As tensions rise between Iraqi Kurds, Arab Sunnis, and Arab Shiites in ethnically mixed Diyala Province during a massive and ongoing military operation by the Iraqi Army, a bombing in the disputed city of Khanaqin threatens to launch the region into new convulsions of violence. On September 13 a powerful improvised explosive device killed nine members of the Kurdish peshmerga militia responsible for security in the city. The dead included Colonel Zulfiqar, the local commander of peshmerga forces (AFP, September 13; Awsat al-Iraq, September 14).

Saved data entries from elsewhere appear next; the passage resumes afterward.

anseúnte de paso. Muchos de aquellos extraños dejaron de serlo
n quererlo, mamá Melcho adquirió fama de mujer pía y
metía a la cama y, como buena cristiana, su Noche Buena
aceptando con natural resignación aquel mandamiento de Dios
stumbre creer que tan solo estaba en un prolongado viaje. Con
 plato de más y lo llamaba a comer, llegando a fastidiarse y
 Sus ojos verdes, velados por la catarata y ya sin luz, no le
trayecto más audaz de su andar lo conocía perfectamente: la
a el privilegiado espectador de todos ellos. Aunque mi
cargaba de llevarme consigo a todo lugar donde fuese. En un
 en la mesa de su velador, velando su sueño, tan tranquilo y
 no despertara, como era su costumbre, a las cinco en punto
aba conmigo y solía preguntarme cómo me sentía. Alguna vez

In recent remarks, the exiting commander of the Multinational Forces in Iraq, General David Petraeus, noted the security progress that has begun to stabilize Iraq was “not irreversible” (BBC, September 11). The U.S. general’s remarks came after last month’s unexpected confrontation between the Iraq Army and Kurdish peshmerga forces in Khanaqin. Though Iraq’s security and economy have radically improved since the implementation of the U.S. “surge” strategy, developments in Diyala highlight the danger of a sudden reversion to ethnic and religious bloodshed.

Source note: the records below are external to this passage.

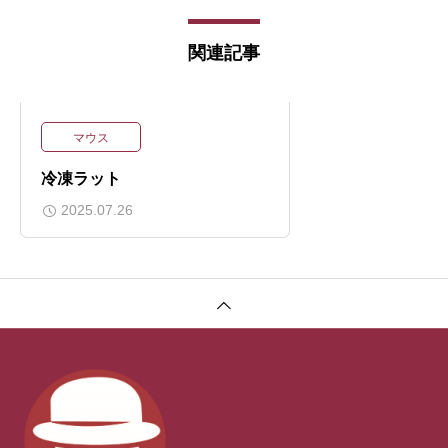
関連記事
マウス
冷凍ラット
2025.07.26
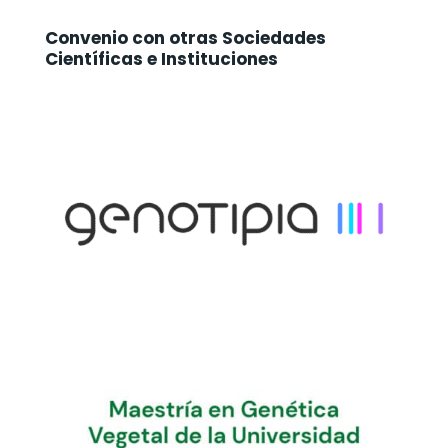
Convenio con otras Sociedades
Científicas e Instituciones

Recently, Diyala has been the focal point of unusual security moves by the government of Prime Minister Nuri Kamal al-Maliki. In mid-August, under the supposed direction of al-Maliki, special counterterrorism forces – known as Emergency Response Units (ERUs) – raided the office of Diyala Governor Raad Rashid al-Mullah, shot and killed his cousin, and commenced a gunfight with local police (Awsat al-Iraq, August 19). The raid’s aim was the arrest of popular Sunni political figure Dr. Hussein al-Zubaidi, who heads Diyala’s security committee. Al-Zubaidi was beaten before being carried away.

snip

The Iraq Army began Operation Bashaer al-Kheir (Promise of Good) on July 29 in cooperation with American forces. The operation is a major offensive consisting of 50,000 soldiers and police aimed at rooting out al-Qaeda and Shiite militias in Diyala province (Awsat al-Iraq, September 5). Local Awakening Council (Sahwa) members complain that the operation is being waged against them – purposely undermining their prospects for a future political role. Government efforts to marginalize the province’s mostly Sunni Sahwa fighters have increased considerably since the operation commenced. Leaders have been arrested or evicted from their posts in an effort to hasten their disbandment.

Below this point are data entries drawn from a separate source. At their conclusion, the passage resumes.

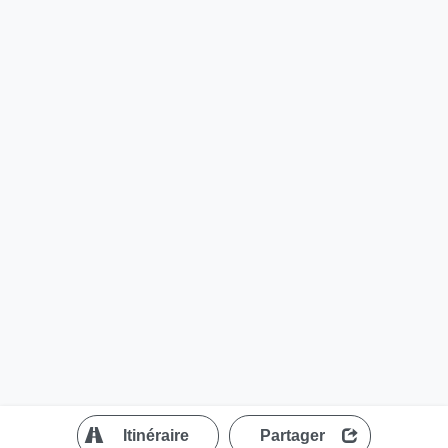
?
Itinéraire
Partager
MapLibre
| ©
OpenStreetMap contributors
200 m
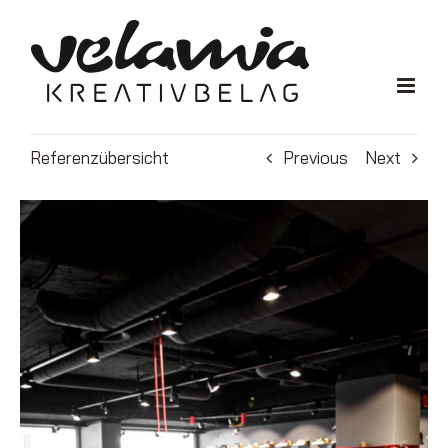
Zum
Inhalt
springen
Referenzübersicht
Previous
Next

But the central and potentially explosive issue resulting from the government’s military operation in Diyala was the confrontation at Khanaqin between Kurdish militias and Iraqi forces. An oil-rich city along the Iranian border of the Diyala governorate, Khanaqin is considered one of the “disputed territories” cited in Article 140 of the Iraq Constitution. Article 140 outlines a legal process intended to reverse the “Arabization” campaigns of the former Baathist regime and settle the territorial disputes between the Kurdistan Regional Government (KRG) in Arbil and the federal government in Baghdad. Driven by force from Khanaqin, Iraqi Kurds have been returning to the city since 2003 and now form the majority of the population. The local council has proposed integrating the city with the Kurdistan region, but like the similar cases of Kirkuk and Mosul, a reluctant Shiite-dominated government in Baghdad has delayed finalizing Khanaqin’s status.


Anbar "Salvation" (i.e., Awakening) Council to form political party, run in provincial elections.

Cholera epidemic continues to grow in Baghdad and southern Iraq. 172 cases now reported in September. No doubt a vast undercount, as Iraq lacks effective disease surveillance systems.

Elsewhere in the region

Improbable as it may seem, The U.S., NATO, Afghan government and Taliban have agreed to a one-day truce in observance of "World Peace Day. So far it appears largely to have been observed.

However, At least 100 Afghan policemen and government officials, including a deputy provincial governor, were poisoned (non-fatally) after eating their iftar on Saturday night at a government facility in Nuristan. A local Taliban commander has taken responsibility for the incident, but that has not been established.

Death toll in the hotel bombing in Islamabad now at 53, including the Czech ambassador to Pakistan. Many other foreigners among the dead including 2 Americans; 250 people injured. Other corpses may yet be recovered, but the building is in danger of collapse.